3. Investing in our blog means enrolling in expensive courses and purchasing unnecessary plugins.
Ever since I started blogging, I have never spent a dime on any How To Blog courses.
I know there are blogging courses out there that cost hundreds or even thousands of dollars, and I’m sure they are great for a lot of people. But for me, I’ll try to explore those abundant free resources on the internet first.
Some people might say it’s because I’m cheap, and I’m not going to deny that. If I can get something for free, I wouldn’t go out of my way to pay for it.
For example, when I was trying to explore Pinterest, I was tempted to buy one of those $100 courses to save me some time. But I decided not to and found a ton of great information online for free. I got my Pinterest started, and it’s been going well so far.

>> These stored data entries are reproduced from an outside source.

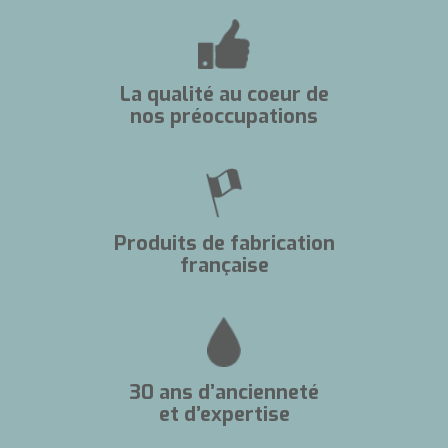
La qualité au coeur de
nos préoccupations
Produits de fabrication
française
30 ans d’ancienneté
et d’expertise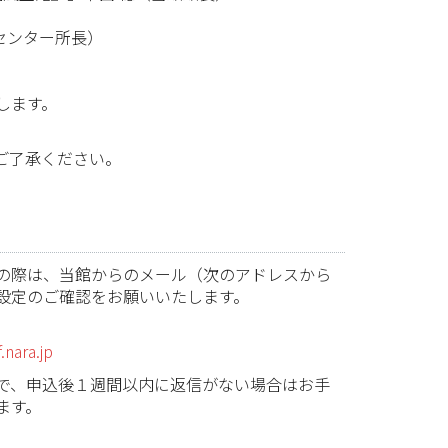
センター所長）
錠します。
ご了承ください。
の際は、当館からのメール（次のアドレスから
設定のご確認をお願いいたします。
.nara.jp
で、申込後１週間以内に返信がない場合はお手
ます。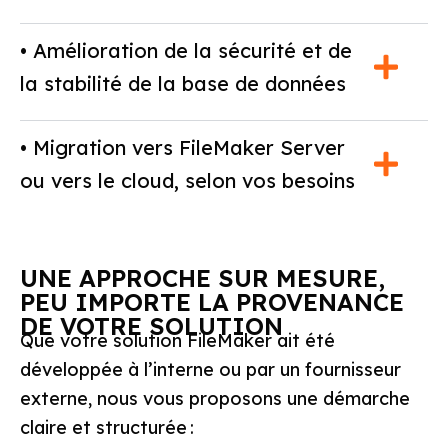
• Amélioration de la sécurité et de
la stabilité de la base de données
• Migration vers FileMaker Server
ou vers le cloud, selon vos besoins
UNE APPROCHE SUR MESURE,
PEU IMPORTE LA PROVENANCE
DE VOTRE SOLUTION
Que votre solution FileMaker ait été
développée à l’interne ou par un fournisseur
externe, nous vous proposons une démarche
claire et structurée :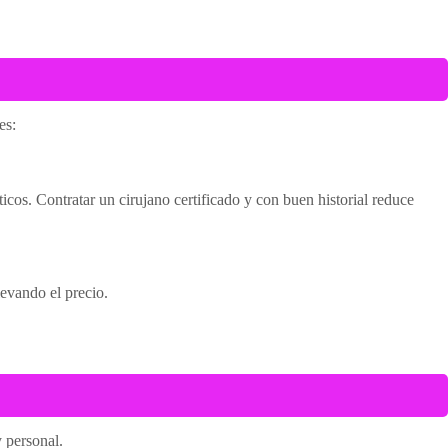
es:
icos. Contratar un cirujano certificado y con buen historial reduce
levando el precio.
 personal.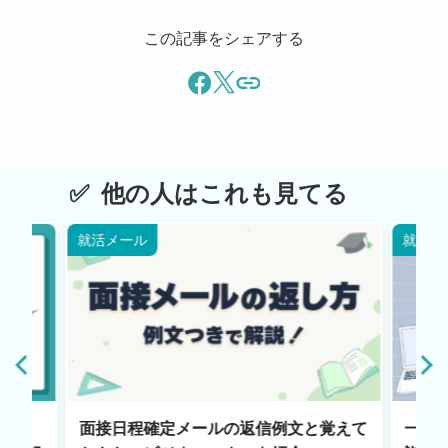
この記事をシェアする
他の人はこれも見てる
就活メール
就活メ
るべ
面接日程確定メールの返信例文と覚えて
一次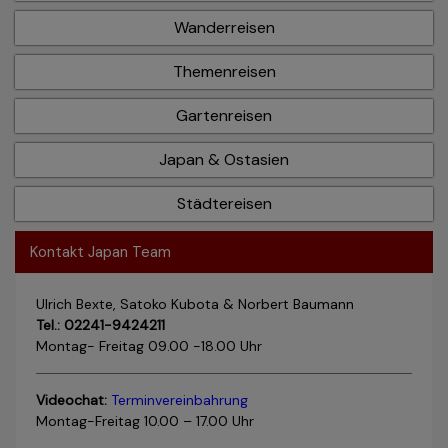
Wanderreisen
Themenreisen
Gartenreisen
Japan & Ostasien
Städtereisen
Kontakt Japan Team
Ulrich Bexte, Satoko Kubota & Norbert Baumann
Tel.: 02241-9424211
Montag- Freitag 09.00 -18.00 Uhr
Videochat:
Terminvereinbahrung
Montag-Freitag 10.00 – 17.00 Uhr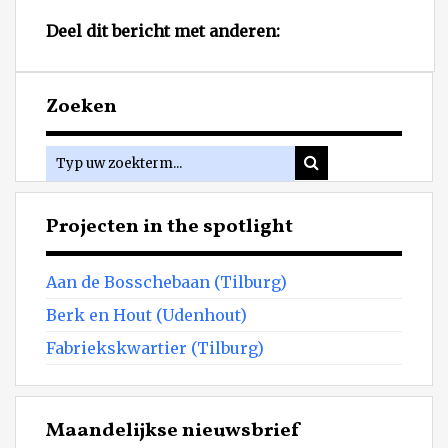
Deel dit bericht met anderen:
Zoeken
Projecten in the spotlight
Aan de Bosschebaan (Tilburg)
Berk en Hout (Udenhout)
Fabriekskwartier (Tilburg)
Maandelijkse nieuwsbrief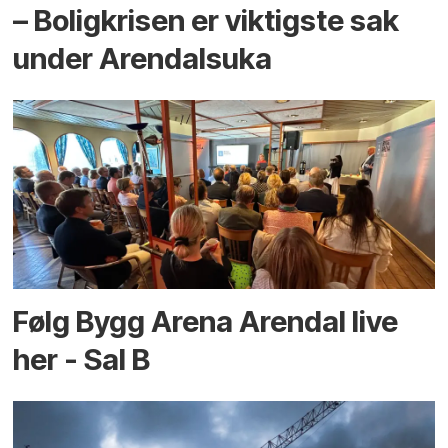
– Boligkrisen er viktigste sak
under Arendalsuka
Følg Bygg Arena Arendal live
her - Sal B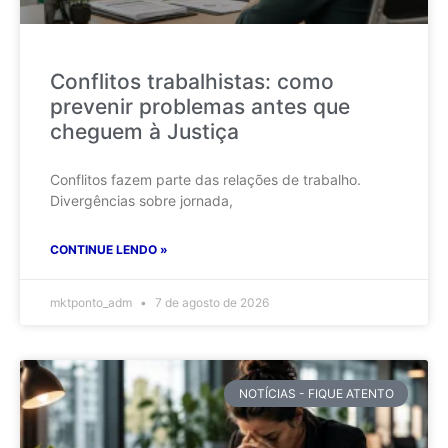
Conflitos trabalhistas: como
prevenir problemas antes que
cheguem à Justiça
Conflitos fazem parte das relações de trabalho.
Divergências sobre jornada,
CONTINUE LENDO »
mktponto_adm
7 de agosto de 2026
NOTÍCIAS - FIQUE ATENTO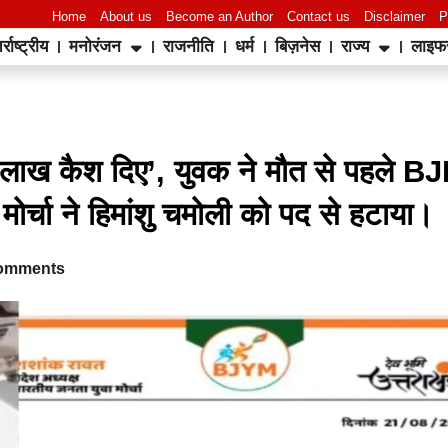
Home
About us
Become an Author
Contact us
Disclaimer
P
र्राष्ट्रीय
मनोरंजन
राजनीति
धर्म
बिज़नेस
राज्य
लाइफ
World Best Business Opportunity in Network Marketing
laminate brands in India
IT Companies in Madurai
 लाख कैश दिए’, युवक ने मौत से पहले B
 मोर्चा ने हिमांशु चमोली को पद से हटाया।
omments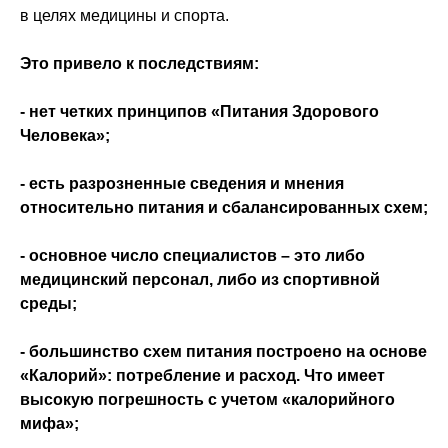
в целях медицины и спорта.
Это привело к последствиям:
- нет четких принципов «Питания Здорового
Человека»;
- есть разрозненные сведения и мнения
относительно питания и сбалансированных схем;
- основное число специалистов – это либо
медицинский персонал, либо из спортивной
среды;
- большинство схем питания построено на основе
«Калорий»: потребление и расход. Что имеет
высокую погрешность с учетом «калорийного
мифа»;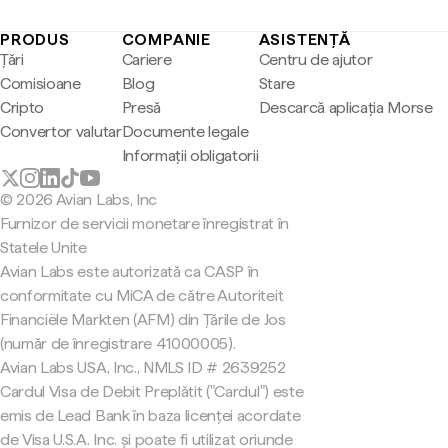
PRODUS
COMPANIE
ASISTENȚĂ
Țări
Cariere
Centru de ajutor
Comisioane
Blog
Stare
Cripto
Presă
Descarcă aplicația Morse
Convertor valutar
Documente legale
Informații obligatorii
© 2026 Avian Labs, Inc
Furnizor de servicii monetare înregistrat în
Statele Unite
Avian Labs este autorizată ca CASP în
conformitate cu MiCA de către Autoriteit
Financiële Markten (AFM) din Țările de Jos
(număr de înregistrare 41000005).
Avian Labs USA, Inc., NMLS ID # 2639252
Cardul Visa de Debit Preplătit ("Cardul") este
emis de Lead Bank în baza licenței acordate
de Visa U.S.A. Inc. și poate fi utilizat oriunde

Based on my experience, I think that I tend to take out my wallet when I feel clueless and desperate. I hope that by swiping my credit card and enrolling in a compact class, all of my problems will be solved.

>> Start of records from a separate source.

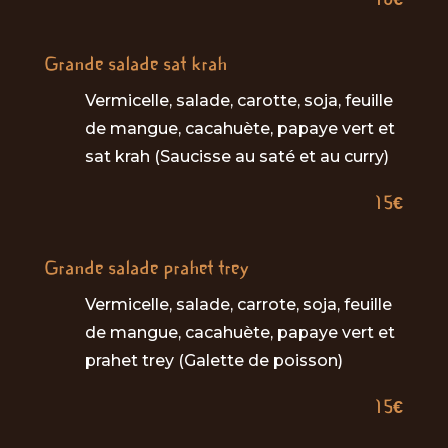
Grande salade sat krah
Vermicelle, salade, carotte, soja, feuille
de mangue, cacahuète, papaye vert et
sat krah (Saucisse au saté et au curry)
15€
Grande salade prahet trey
Vermicelle, salade, carrote, soja, feuille
de mangue, cacahuète, papaye vert et
prahet trey (Galette de poisson)
15€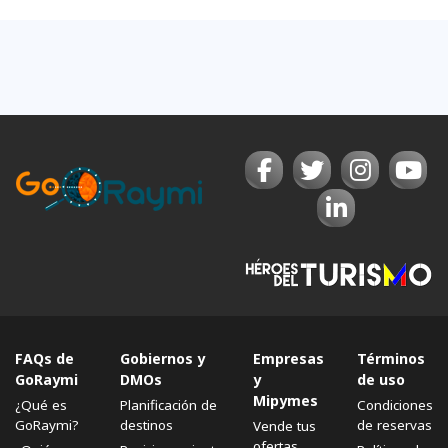
FAQs de
Gobiernos y
Empresas
Términos
GoRaymi
DMOs
y
de uso
Mipymes
¿Qué es
Planificación de
Condiciones
GoRaymi?
destinos
de reservas
Vende tus
ofertas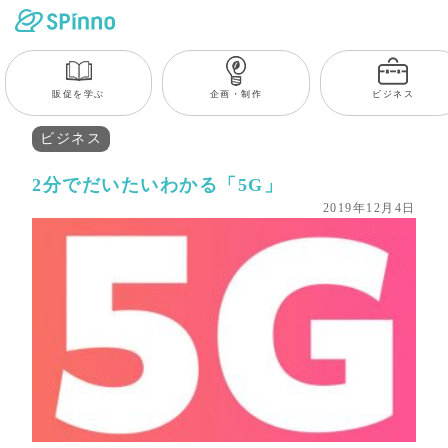
販促を学ぶ
企画・制作
ビジネス
ビジネス
2分でだいたいわかる「5G」
2019年12月4日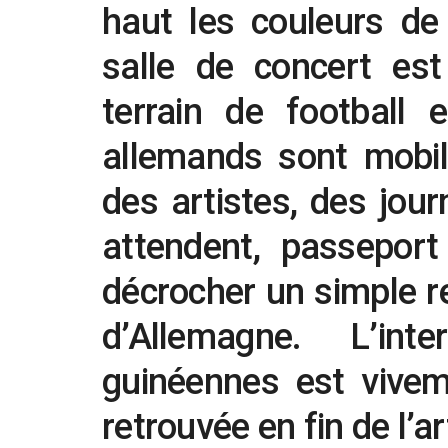
haut les couleurs de
salle de concert es
terrain de football 
allemands sont mobili
des artistes, des jou
attendent, passepor
décrocher un simple 
d’Allemagne. L’int
guinéennes est viveme
retrouvée en fin de l’ar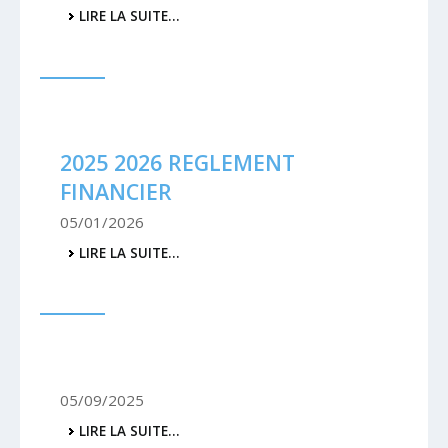
RÉUNIONS
LIRE LA SUITE…
DE
CLASSE
2026
-
2025 2026 REGLEMENT
FINANCIER
05/01/2026
2025
LIRE LA SUITE…
2026
REGLEMENT
FINANCIER
-
05/09/2025
-
LIRE LA SUITE…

However, since I took the time to learn and explore, I understood the value of self-help and trouble-shooting, which has also served me well in many other aspects of my life.
4. Investing in our baby means buying all new clothes, decorating a nursery, and enrolling them in a lot of classes.

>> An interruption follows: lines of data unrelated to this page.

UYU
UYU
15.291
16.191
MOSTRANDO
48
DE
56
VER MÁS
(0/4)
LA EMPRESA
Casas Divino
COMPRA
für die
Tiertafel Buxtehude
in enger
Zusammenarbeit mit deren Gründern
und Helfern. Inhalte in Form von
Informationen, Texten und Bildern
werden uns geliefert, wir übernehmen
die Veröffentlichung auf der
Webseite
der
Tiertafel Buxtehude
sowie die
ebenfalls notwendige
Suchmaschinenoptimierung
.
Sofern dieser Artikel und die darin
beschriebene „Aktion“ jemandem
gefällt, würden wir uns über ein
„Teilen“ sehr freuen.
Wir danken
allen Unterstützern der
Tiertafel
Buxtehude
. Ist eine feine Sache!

I believe that it’s every parent’s personal choice to decide what to do for their children. And if they have the means to do so, it is none of my business to intervene and tell them what to do.
But for us, we think that our kids can grow up fine with hand-me-down clothes, no nicely decorated nursery or expensive classical music classes when they are only a few months old or even a few years old.
I got asked if Mr. FAF and I were going to decorate a nursery room for Baby F1, and my answer was always no. We were not financially well-off at the time, and a used crib was technically Baby F1’s room.
Now that we are more financially stable, we still don’t think it’s necessary to spend money putting up fancy decorations or hire an artist to paint a mural on the wall for our second baby.
Baby F2 will be too young to even know what all of that decor means. And when our kids are older, they will tell us what they like in their own rooms.
5. Investing in our marriage means going on expensive dates and vacations.
We often talk about going to Hawaii, Taiwan, Europe, and all those touristy places you can think of.
However, those activities aren’t cheap.
If we spent a ton of money on exotic trips and fancy restaurants, I’m sure our bank account would suffer, and we wouldn’t be happy about it.
When we are stressed out about money, tension will ensue, which will ultimately affect our marriage (I’m talking about us only). Instead, we try to eat out in moderation at good inexpensive restaurants.
When we travel, we look for deals and limit eating out as much as we can. In fact, I feel most loved when Mr. FAF makes noodles for me on those nights when I get hungry after dinner.
Hearing him jokingly say “I will serve you” and seeing him preparing food for me in the kitchen reaffirms my belief that I have chosen the right man to marry.
And the trips that make me happy on a regular basis are the ones we take to the grocery store or just short walks around our neighborhood. Happiness can be so simple and cheap.
Constantly hoping for a fancy trip to fix a marriage will only make us resent the present and our lack of money. In fact, the problems in our marriage can only be resolved through effective communication rather than being masked by shiny things.
There are so many ways we can invest in ourselves and improve our life quality. Some of them require the use of lots of money, such as an education or a house.
But there are so many other ways we can live happily by making modest investments effectively.
I don’t have any problem with those who pay for yoga or organic food. I respect people’s personal preferences. But for me, I am content with simpler ways to stay happy and healthy without investing a ton of money to make it happen.